Testosterone Treatment in Adolescent Boys with Constitutional Delay in Growth and Development

The administration of androgens to adolescent boys with constitutional delay in growth has been highly controversial because of the possibility of premature epiphyseal closure and reduced final height. We have treated 15 such boys with a mean (+/- SD) age of 14.1 +/- 1.0 years and a mean initial height of 142.2 +/- 8.6 cm (range, 127.1 to 156.2). The boys received monthly intramuscular injections of testosterone enanthate (50 mg) for 1.2 +/- 0.3 years. The mean height velocity rose from the 3rd percentile for mean skeletal age to above the 90th percentile, where it remained throughout treatment. Although skeletal maturation accelerated initially in the seven boys with a skeletal age under the pretreatment group mean of 11.3 years, it advanced normally in the others. The concomitant increase in stature was sufficient to offset the advancement in skeletal age in most boys, so that the mean predicted adult height was essentially unaffected.

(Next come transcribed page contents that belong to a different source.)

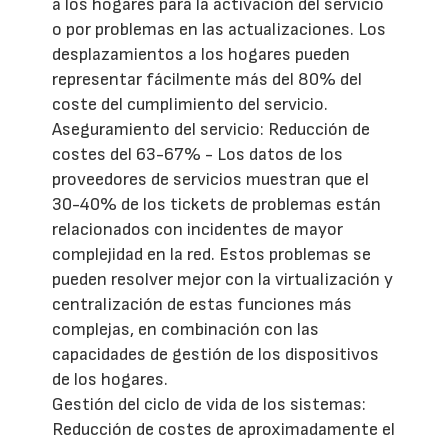
a los hogares para la activación del servicio
o por problemas en las actualizaciones. Los
desplazamientos a los hogares pueden
representar fácilmente más del 80% del
coste del cumplimiento del servicio.
Aseguramiento del servicio: Reducción de
costes del 63-67% - Los datos de los
proveedores de servicios muestran que el
30-40% de los tickets de problemas están
relacionados con incidentes de mayor
complejidad en la red. Estos problemas se
pueden resolver mejor con la virtualización y
centralización de estas funciones más
complejas, en combinación con las
capacidades de gestión de los dispositivos
de los hogares.
Gestión del ciclo de vida de los sistemas:
Reducción de costes de aproximadamente el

Sexual maturation also progressed; testicular volume increased from 5.9 +/- 2.7 to 11.3 +/- 2.7 ml. After treatment, the skeletal age advanced normally and sexual development continued. Eight of the boys are now 18.1 +/- 0.5 years of age and have stopped growing; their present mean height (167.6 +/- 4.7 cm) is very close to their pretreatment predicted height of 168.0 +/- 5.6 cm. We conclude that low-dose testosterone treatment is effective in adolescent boys with delayed growth and development and that it does not appear to compromise final adult height.

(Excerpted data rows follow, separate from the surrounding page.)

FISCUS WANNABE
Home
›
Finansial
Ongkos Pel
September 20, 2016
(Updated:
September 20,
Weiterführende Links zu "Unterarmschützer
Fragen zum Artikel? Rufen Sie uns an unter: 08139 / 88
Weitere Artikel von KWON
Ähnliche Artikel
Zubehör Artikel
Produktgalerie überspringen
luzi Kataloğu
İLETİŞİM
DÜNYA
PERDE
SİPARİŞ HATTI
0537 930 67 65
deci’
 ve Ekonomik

Supportive testosterone treatment in surgical repair of hypospadias

Hypoplastic development of the phallus renders repair of hypospadias more difficult and very often limits functional and cosmetic results. We therefore tried to simplify surgery and to improve results by perioperative low-dose intramuscular testosterone treatment. 9 children with hypospadias of varying degree were treated with testosterone enantate 25-250 mg x 3 (2 injections at 3 weeks intervals preop. and 1 injection postop). Bone age, growth and phallic development were followed up to 2 years. While there was a reliable degree of phallic growth in most of the boys, in only 3 of the children we observed a slight transitory acceleration of skeletal development, in 7 a transitory increase of growth rate. No signs of virilisation were noted. We believe that in selected cases of hypospadias a short-term low-dose testosterone treatment may be an acceptable means to simplify and improve repair.